黃永玉從16歲開始以繪畫與木刻為生,到處漂泊。在福建德化山區做小工時,他見到了表叔的《昆明冬景》,對表叔的才華滋生了無限仰慕的感情。
1946年他才開始與表叔沈從文通信。這些信有談藝術知識的,有談藝術欣賞的,對黃永玉的未來發展大有補益。在接下來幾十年的時間里,叔侄兩人的關系密切。
黃永玉最初發表作品時是用本名“黃永裕”,沈從文說,“永裕”不過是小康富裕,適合于一個“布店老板”而已,“永玉”則永遠光澤明透。

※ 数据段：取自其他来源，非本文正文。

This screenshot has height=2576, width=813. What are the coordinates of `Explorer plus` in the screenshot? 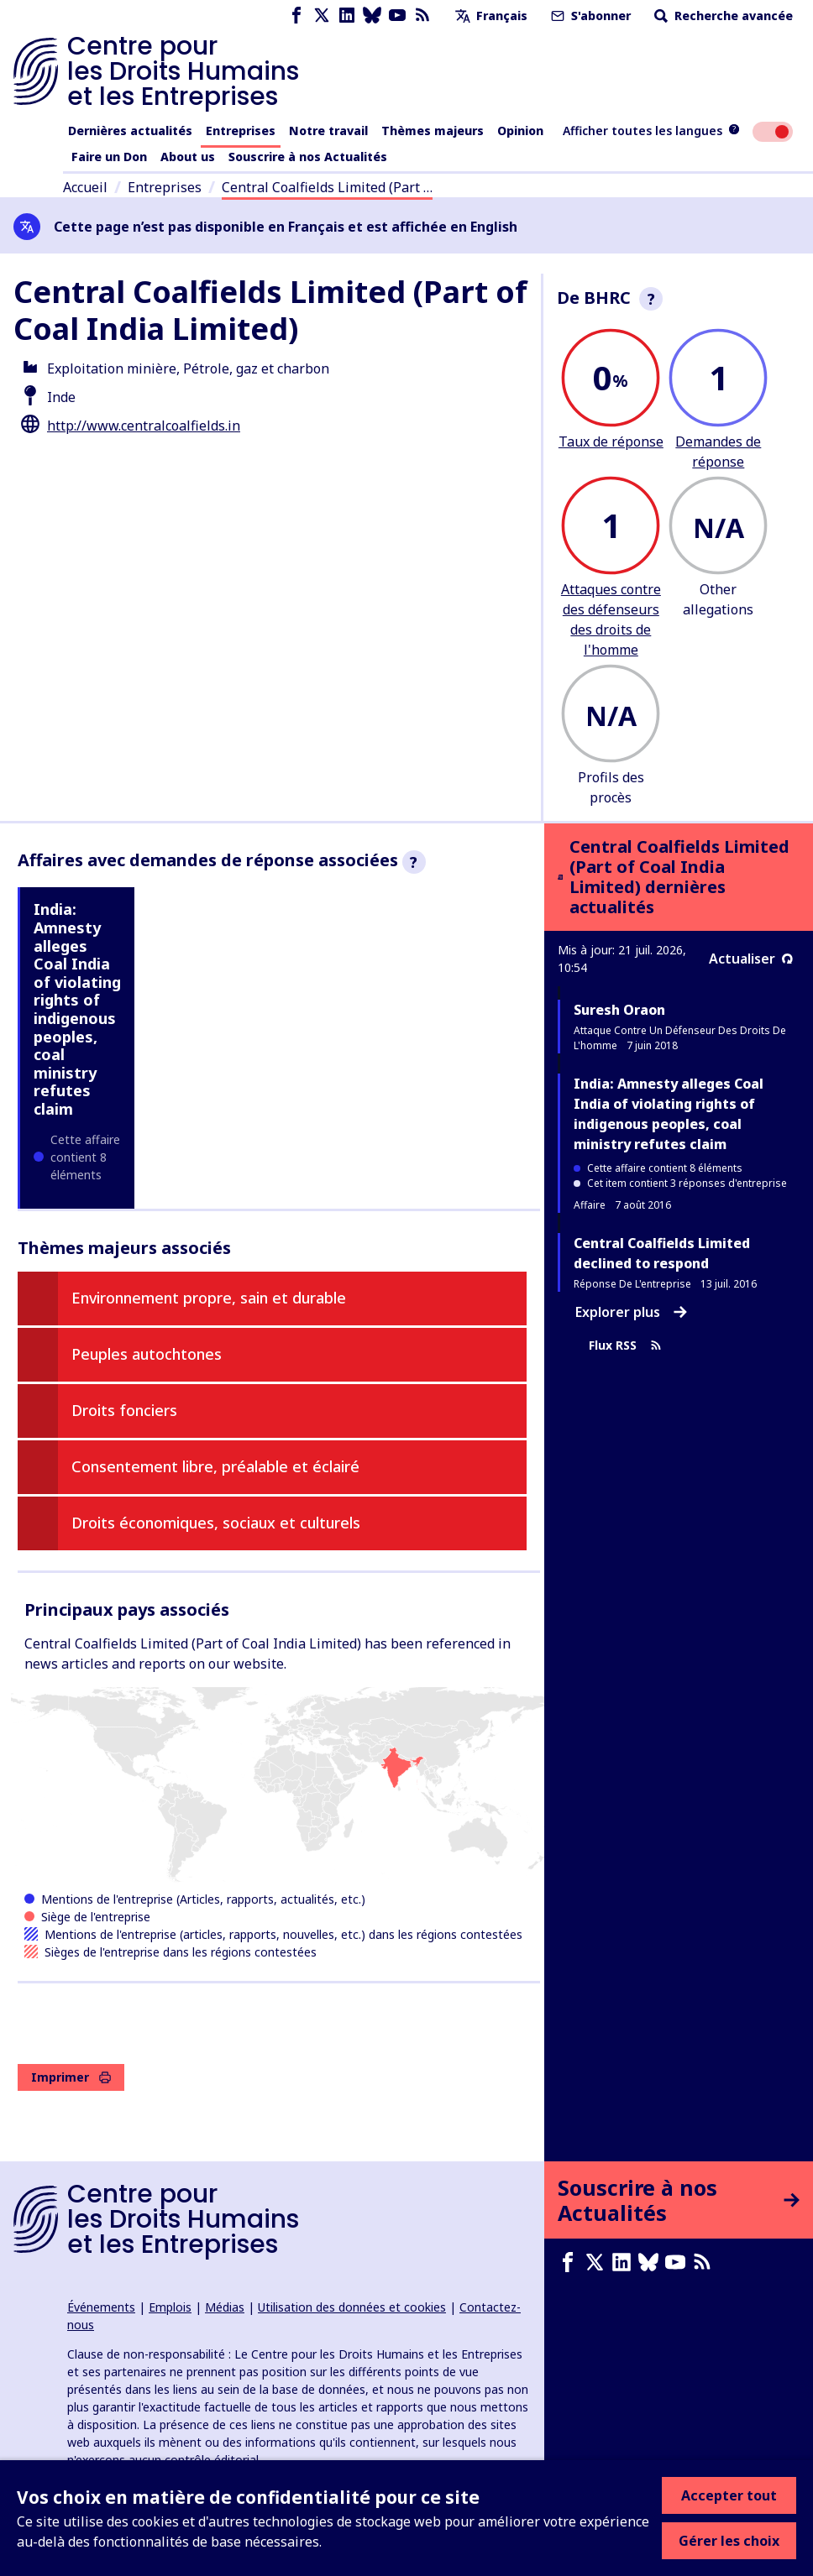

接受表叔建議,黃永玉在發表作品時,不再用“黃永裕”而改為“黃永玉”。從此,“黃永玉”這個名字得以確定,沿用至今,本名反倒不大為人所知了。
“文革”前,叔侄倆都住北京,住所相距不遠,黃永玉時常親聆表叔教誨。他在文章里回憶,沈從文曾毫不留情地批評他的木刻“沒有想像,沒有技巧”。

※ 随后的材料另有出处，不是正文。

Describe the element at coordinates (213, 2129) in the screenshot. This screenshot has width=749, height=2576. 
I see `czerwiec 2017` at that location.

“生活……恰好就把我們這兩代表親拴在一根小小的文化繩子上,像兩只可笑的螞蚱,在崎嶇的道路上做著一種逼人的跳躍……我們都是故鄉水土養大的子弟。”黃永玉說。
兩種漂泊:“他不像我,我永遠學不像他”
叔侄兩人都對漂泊情有獨鐘。沈從文隨著軍營在湘西山水里浸染個透,然后獨自一人告別家鄉,前往北京。黃永玉也早早離開父母,到江西、福建一帶流浪。漂泊中成長,在漂泊中執著地尋找到打開藝術殿堂大門的鑰匙。

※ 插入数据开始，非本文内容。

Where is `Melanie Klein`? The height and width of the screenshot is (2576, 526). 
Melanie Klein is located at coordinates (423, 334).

兩人卻又有很大不同。沈從文赴京后以才華得到徐志摩、胡適的青睞,一個湘西“鄉下人”在以留學歐美知識分子為主體的“京派文人”中占據一席之地。由于時代、年齡、機遇和性格的差異,黃永玉沒有像表叔那樣找到既定目標,他比沈從文的漂泊更為頻繁,眼中的世界也更為廣泛。在十多年時間里,江西、福建、上海、香港、臺灣……他差不多一直在漂泊中,很難在一個地方停留多少日子。漂泊中,不同的文學樣式、藝術樣式,都曾吸引過他,有的也就成了他謀生的手段。正是在一次次滾爬摔打之后,他變得更加成熟起來。在性情上,在適應能力上,他也許比沈從文更適合漂泊。
出走湘西:
幾代人的文化宿命
1979年歲末,黃永玉完成了長篇散文《太陽下的風景》,文章中的最后一段話,總是讓人產生豐富的想象,感觸良多:
“我們那個小小山城不知由于什么原因,常常令孩子們產生奔赴他鄉獻身的幻想。從歷史角度看來,這既不協調且充滿悲涼,以致表叔和我都是在十二三歲時背著小小包袱,順著小河,穿過洞庭去‘翻閱另一本大書’的。”
沈從文曾經為黃永玉的第一本木刻集寫過一篇《一個傳奇的本事》,文章從黃永玉的父母之浪漫初識談起(所謂“傳奇”就是指此而言),后半篇卻轉入對于湘西地方與人的深沉的憂慮與希望。
黃永玉的父母曾經是接受“五四”新文化而走出鳳凰城的年輕人,后來卻回到故鄉逐漸損失掉早年的理想與銳氣。湘西地方有著蠻勇的民風,也不缺少熱情、幻想和美麗的抒情精神,但是在時代中那些生命力卻找不到發展的方向。
沈從文從年輕的黃永玉的木刻中感到了掙扎走出鳳凰的青年人的成績,也又一次想到了歷史性的束縛仍然是故鄉“有用青年”難以掙脫的羈絆。進而,他又不免從這個故鄉青年的自信與執著,預見到一種“命定的孤立”,預約了“一種無可避免的悲劇的將來”。